### Directions for this task
From the entries, copy every line that carries the string "will".

### Source data
........

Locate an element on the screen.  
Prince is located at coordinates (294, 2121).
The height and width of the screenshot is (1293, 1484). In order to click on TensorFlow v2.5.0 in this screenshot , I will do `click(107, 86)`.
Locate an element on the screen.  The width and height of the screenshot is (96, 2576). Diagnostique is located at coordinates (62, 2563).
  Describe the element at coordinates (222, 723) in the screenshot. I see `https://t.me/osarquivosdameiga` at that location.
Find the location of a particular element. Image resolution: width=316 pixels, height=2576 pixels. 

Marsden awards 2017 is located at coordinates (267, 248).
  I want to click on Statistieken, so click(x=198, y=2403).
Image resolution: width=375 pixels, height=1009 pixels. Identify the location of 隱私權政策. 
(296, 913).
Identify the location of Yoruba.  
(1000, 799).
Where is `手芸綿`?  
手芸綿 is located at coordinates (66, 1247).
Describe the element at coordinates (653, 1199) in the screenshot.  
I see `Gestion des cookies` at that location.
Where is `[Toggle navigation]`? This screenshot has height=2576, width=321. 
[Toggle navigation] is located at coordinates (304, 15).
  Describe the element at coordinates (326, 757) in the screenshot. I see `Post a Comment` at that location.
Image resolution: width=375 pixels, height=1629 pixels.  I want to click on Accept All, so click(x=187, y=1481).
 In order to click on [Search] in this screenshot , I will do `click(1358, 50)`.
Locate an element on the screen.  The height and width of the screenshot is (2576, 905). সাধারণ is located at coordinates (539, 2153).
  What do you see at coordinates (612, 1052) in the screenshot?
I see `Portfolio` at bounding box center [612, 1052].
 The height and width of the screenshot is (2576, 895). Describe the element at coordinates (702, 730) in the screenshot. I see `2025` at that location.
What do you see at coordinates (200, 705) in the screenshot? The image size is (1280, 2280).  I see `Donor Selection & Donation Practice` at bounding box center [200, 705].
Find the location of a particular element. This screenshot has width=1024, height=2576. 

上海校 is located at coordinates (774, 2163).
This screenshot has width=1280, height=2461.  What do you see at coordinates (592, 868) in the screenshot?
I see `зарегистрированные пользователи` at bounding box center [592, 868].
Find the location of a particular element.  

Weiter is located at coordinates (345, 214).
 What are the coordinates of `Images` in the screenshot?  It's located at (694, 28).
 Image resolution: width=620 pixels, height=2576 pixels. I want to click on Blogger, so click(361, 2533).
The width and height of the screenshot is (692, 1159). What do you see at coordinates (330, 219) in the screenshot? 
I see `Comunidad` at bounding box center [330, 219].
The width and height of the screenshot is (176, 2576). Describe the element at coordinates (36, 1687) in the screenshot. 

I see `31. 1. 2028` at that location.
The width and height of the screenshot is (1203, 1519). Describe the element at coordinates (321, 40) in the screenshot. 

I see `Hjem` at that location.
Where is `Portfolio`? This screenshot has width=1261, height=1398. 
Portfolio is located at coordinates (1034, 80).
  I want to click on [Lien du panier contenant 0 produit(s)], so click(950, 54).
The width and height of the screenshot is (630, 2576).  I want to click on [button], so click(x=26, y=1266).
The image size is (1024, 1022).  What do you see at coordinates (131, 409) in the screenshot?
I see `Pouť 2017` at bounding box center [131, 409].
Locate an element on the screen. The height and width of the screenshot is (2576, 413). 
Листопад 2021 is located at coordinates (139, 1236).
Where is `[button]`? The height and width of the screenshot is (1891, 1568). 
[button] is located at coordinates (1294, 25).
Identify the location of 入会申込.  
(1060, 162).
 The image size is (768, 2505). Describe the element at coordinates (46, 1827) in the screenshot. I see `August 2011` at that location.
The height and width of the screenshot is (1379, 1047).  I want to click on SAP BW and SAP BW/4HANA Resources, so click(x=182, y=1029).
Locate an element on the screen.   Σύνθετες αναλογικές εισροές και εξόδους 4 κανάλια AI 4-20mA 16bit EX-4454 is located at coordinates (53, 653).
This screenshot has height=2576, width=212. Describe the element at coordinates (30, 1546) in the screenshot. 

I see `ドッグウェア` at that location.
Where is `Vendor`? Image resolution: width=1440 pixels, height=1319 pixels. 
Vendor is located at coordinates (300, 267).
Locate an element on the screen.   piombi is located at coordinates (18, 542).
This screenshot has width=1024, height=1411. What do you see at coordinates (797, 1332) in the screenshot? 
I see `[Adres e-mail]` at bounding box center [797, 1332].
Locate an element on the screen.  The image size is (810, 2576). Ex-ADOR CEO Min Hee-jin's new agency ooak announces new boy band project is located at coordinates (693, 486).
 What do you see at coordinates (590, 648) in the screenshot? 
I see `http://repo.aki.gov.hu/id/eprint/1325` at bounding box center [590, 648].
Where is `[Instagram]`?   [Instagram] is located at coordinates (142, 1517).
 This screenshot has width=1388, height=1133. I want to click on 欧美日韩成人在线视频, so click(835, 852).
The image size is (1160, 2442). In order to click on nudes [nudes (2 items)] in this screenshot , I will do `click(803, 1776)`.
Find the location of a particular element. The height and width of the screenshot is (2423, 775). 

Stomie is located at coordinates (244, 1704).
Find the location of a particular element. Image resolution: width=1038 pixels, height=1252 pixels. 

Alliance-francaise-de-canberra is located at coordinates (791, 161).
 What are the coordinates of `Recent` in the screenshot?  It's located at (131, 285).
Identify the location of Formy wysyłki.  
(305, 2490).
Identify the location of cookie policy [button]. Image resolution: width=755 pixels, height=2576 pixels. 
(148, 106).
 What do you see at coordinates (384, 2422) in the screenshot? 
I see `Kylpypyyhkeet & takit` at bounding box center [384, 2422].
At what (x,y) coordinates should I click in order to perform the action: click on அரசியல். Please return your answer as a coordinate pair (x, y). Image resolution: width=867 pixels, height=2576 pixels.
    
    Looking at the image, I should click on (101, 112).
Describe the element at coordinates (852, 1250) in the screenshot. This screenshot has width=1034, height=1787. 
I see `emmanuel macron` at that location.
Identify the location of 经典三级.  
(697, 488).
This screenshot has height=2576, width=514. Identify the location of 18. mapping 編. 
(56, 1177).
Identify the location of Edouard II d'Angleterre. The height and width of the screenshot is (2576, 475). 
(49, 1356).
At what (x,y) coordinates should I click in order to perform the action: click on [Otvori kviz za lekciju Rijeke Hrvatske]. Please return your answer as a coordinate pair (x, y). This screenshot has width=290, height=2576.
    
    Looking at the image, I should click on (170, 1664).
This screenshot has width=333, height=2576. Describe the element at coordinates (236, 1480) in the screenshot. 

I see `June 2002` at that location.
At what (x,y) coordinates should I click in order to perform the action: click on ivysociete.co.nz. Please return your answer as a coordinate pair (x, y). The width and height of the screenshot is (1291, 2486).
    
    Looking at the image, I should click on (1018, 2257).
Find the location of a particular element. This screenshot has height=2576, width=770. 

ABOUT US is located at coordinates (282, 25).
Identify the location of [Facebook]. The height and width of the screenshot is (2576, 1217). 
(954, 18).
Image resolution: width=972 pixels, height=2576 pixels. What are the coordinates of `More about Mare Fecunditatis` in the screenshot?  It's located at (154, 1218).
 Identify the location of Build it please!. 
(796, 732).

........

### Solution for this task
The height and width of the screenshot is (1293, 1484). In order to click on TensorFlow v2.5.0 in this screenshot , I will do `click(107, 86)`.
 In order to click on [Search] in this screenshot , I will do `click(1358, 50)`.
The image size is (1160, 2442). In order to click on nudes [nudes (2 items)] in this screenshot , I will do `click(803, 1776)`.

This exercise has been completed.